Afin d'illustrer à quel point le fait religieux est
important en Grèce, il faut rappeler que jusqu'au début des années
2000,
la Religion était inscrite sur la carte d'identité. Et si cette mention a
été supprimée des cartes, cela a été fait contre la volonté
de la
majorité de la population : Il y avait eu une pétition réunissant plusieurs
millions de signatures (dans un Etat de 11 millions d'habitants) et d'importantes
manifestations réunissant plusieurs centaines de milliers de
manifestants avaient eu lieu contre cette décision
prise par le gouvernement grec de l'époque, sous la
pression de l'Union Européenne, avec le but affiché (et insultant) de
"rendre les Grecs plus Européens" et aussi car l'inscription de la
Religion
sur les papiers d'identité constituait (aux yeux de
l'UE) une discrimination envers les Catholiques, Musulmans et Juifs.
Au niveau religieux, la répartitition des citoyens*
Grecs est la
suivante : 94% de Chrétiens Orthodoxes, 3% de Musulmans, 2% de Païens
Grecs et 1% sont issus d'autres Religions comme les Catholiques ou
encore les Juifs.
A noter que la seule minorité religieuse reconnue par la Grèce est la
communauté Musulmane Sunnite.
*
Les clandestins et les immigrés légaux ne sont pas pris en compte dans
cette répartition religieuse et ethnique, seulement les personnes qui
ont la citoyenneté Grècque.
La différence entre "Grec" et "Grec-Orthodoxe"
Encore aujourd'hui, une bonne partie des Citoyens Grecs
considèrent que la Religion Grècque Orthodoxe est une composante
essentielle de l'identité nationale Grècque.
A titre d'exemple, une
étude réalisée en 2018 par le Pew Research Center a ainsi montré
que 76% des Citoyens Grecs estimaient que leur identité était d'abord
définie par le Christianisme.
La raison est avant tout historique : Si les révolutionnaires Grecs de
1821 étaient majoritairement des Hellènes (c'est-à-dire des descendants
des Anciens Grecs), certains d'entre eux
avaient
d'autres origines (Par exemple, les Arvanites).

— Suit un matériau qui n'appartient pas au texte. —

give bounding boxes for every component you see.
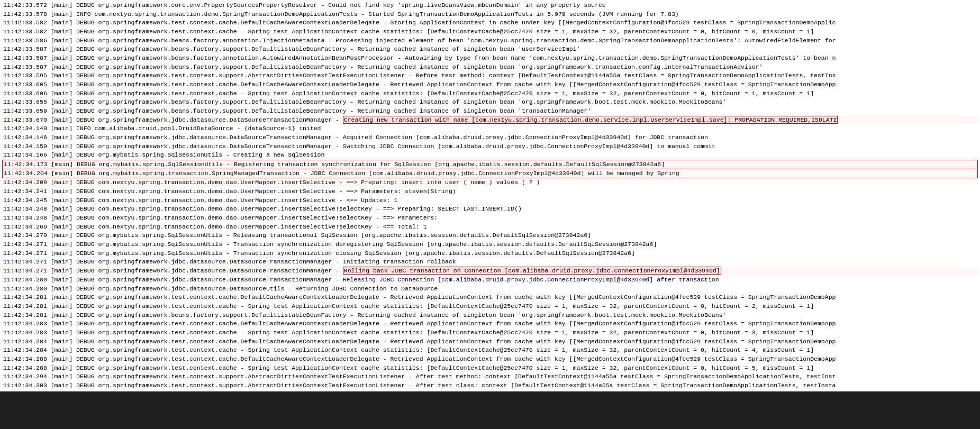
log-line: 11:42:33.587 [main] DEBUG org.springfram… <box>2 63 978 72</box>
log-line: 11:42:34.294 [main] DEBUG org.springfram… <box>2 372 978 381</box>
highlight-span: Rolling back JDBC transaction on Connect… <box>343 267 721 275</box>
log-line: 11:42:33.587 [main] DEBUG org.springfram… <box>2 45 978 54</box>
log-line: 11:42:34.280 [main] DEBUG org.springfram… <box>2 285 978 294</box>
log-line: 11:42:34.248 [main] DEBUG com.nextyu.spr… <box>2 205 978 214</box>
log-line: 11:42:34.270 [main] DEBUG org.mybatis.sp… <box>2 231 978 240</box>
log-line: 11:42:34.283 [main] DEBUG org.springfram… <box>2 320 978 328</box>
log-line: 11:42:34.241 [main] DEBUG com.nextyu.spr… <box>2 187 978 196</box>
log-line: 11:42:34.245 [main] DEBUG com.nextyu.spr… <box>2 196 978 205</box>
log-line: 11:42:34.283 [main] DEBUG org.springfram… <box>2 328 978 337</box>
log-line: 11:42:34.146 [main] DEBUG org.springfram… <box>2 133 978 142</box>
log-line: 11:42:34.271 [main] DEBUG org.springfram… <box>2 267 978 276</box>
log-line: 11:42:33.578 [main] INFO com.nextyu.spri… <box>2 10 978 19</box>
log-line: 11:42:33.572 [main] DEBUG org.springfram… <box>2 1 978 10</box>
log-line: 11:42:34.281 [main] DEBUG org.springfram… <box>2 302 978 311</box>
log-line: 11:42:34.209 [main] DEBUG com.nextyu.spr… <box>2 178 978 187</box>
log-line: 11:42:33.582 [main] DEBUG org.springfram… <box>2 28 978 36</box>
log-line: 11:42:34.269 [main] DEBUG com.nextyu.spr… <box>2 223 978 232</box>
log-line: 11:42:34.271 [main] DEBUG org.mybatis.sp… <box>2 240 978 249</box>
log-line: 11:42:33.655 [main] DEBUG org.springfram… <box>2 98 978 107</box>
log-line: 11:42:34.288 [main] DEBUG org.springfram… <box>2 355 978 364</box>
log-line: 11:42:34.303 [main] DEBUG org.springfram… <box>2 381 978 390</box>
log-line: 11:42:34.140 [main] INFO com.alibaba.dru… <box>2 124 978 133</box>
log-container: 11:42:33.572 [main] DEBUG org.springfram… <box>0 0 980 391</box>
log-line: 11:42:33.670 [main] DEBUG org.springfram… <box>2 116 978 125</box>
log-line: 11:42:34.288 [main] DEBUG org.springfram… <box>2 364 978 373</box>
log-line: 11:42:34.166 [main] DEBUG org.mybatis.sp… <box>2 151 978 160</box>
log-line: 11:42:34.281 [main] DEBUG org.springfram… <box>2 311 978 320</box>
log-line: 11:42:34.204 [main] DEBUG org.mybatis.sp… <box>2 169 978 179</box>
log-line: 11:42:34.271 [main] DEBUG org.mybatis.sp… <box>2 249 978 258</box>
log-line: 11:42:34.248 [main] DEBUG com.nextyu.spr… <box>2 214 978 223</box>
log-line: 11:42:34.150 [main] DEBUG org.springfram… <box>2 142 978 151</box>
log-line: 11:42:34.271 [main] DEBUG org.springfram… <box>2 258 978 267</box>
log-line: 11:42:34.284 [main] DEBUG org.springfram… <box>2 346 978 355</box>
log-line: 11:42:33.659 [main] DEBUG org.springfram… <box>2 107 978 116</box>
log-line: 11:42:33.605 [main] DEBUG org.springfram… <box>2 80 978 89</box>
log-line: 11:42:34.280 [main] DEBUG org.springfram… <box>2 276 978 285</box>
log-line: 11:42:33.586 [main] DEBUG org.springfram… <box>2 36 978 45</box>
log-line: 11:42:34.284 [main] DEBUG org.springfram… <box>2 337 978 346</box>
highlight-span: Creating new transaction with name [com.… <box>343 116 838 124</box>
log-line: 11:42:33.587 [main] DEBUG org.springfram… <box>2 54 978 63</box>
log-line: 11:42:34.281 [main] DEBUG org.springfram… <box>2 293 978 302</box>
log-line: 11:42:33.582 [main] DEBUG org.springfram… <box>2 19 978 28</box>
log-line: 11:42:33.606 [main] DEBUG org.springfram… <box>2 89 978 98</box>
log-line: 11:42:33.595 [main] DEBUG org.springfram… <box>2 71 978 80</box>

Mais malgré cela, les Révolutionnaires de 1821 étaient tous des
Grecs Orthodoxes : Dans le sens où ils étaient tous des fidèles de
l'Eglise Grècque Orthodoxe.
Cette identité religieuse a même été inscrite dans la
Constitution de 1827, élaborée suite à
la guerre d'indépendance de 1821.
L'adage "Est Grec celui qui est
Baptisé" (dans le sens : Est Grec celui qui est un membre de l'Eglise
Grècque
Orthodoxe) était alors communément admis.
La raison est la suivante : à cette époque, les Révolutionnaires
avaient décidé de baser
l'identité Grècque moderne sur la Religion Grècque Orthodoxe, par
opposition aux Ottomans qui étaient Musulmans.
Et même au 21ème siècle, la plupart des Grecs (au sens
ethnique) qui ne sont pas des fidèles de l'Eglise Grècque
Orthodoxe ne possèdent pas la nationalité Grècque.
Ils n'ont donc pas ou peu de liens avec l'Etat Grec actuel.
C'est par exemple le cas des Crétois
Sunnites d'al Hamidiya, près de Tartous, qui ont attérit en Syrie
en 1897 après avoir fuit la Crète, de peur que les Crétois Chrétiens ne
les prennent pour cibles, suite au retrait de l'armée ottomane de
l'île.
Ce choix des Révolutionnaires Grècque de l'époque de baser
l'identité sur la
Religion Grècque Orthodoxe et la perpétuation de cette pratique au
21ème siècle n'est en rien surprenant, car si la Grèce est bien sûr un
pays
européen c'est aussi un pays oriental et balkanique.
Et justement, en Orient et dans les Balkans la détermination de
l'identité d'un
groupe (ex: Coptes, Yézidis,...) à partir de la Religion de ses membres
et/ou le fait que la Religion soit une
composante inséparable de l'identité est considéré comme quelque chose
de normal, aussi bien par les populations que par les dirigeants.
Par exemple, lors des négociations entourant la signature du traité de
Lausanne de 1923, le Président de la Délégation turque, Ismet Pacha,
avait ainsi déclaré que "L'habitude
s'étant établie en Orient de définir la nationalité d'après la religion",
ceci afin de justifier certaines statistiques (Référence : Page
70, Tome 1, Conférence de Lausanne, bibliothèque diplomatique numérique
du ministère Français des affaires étrangères).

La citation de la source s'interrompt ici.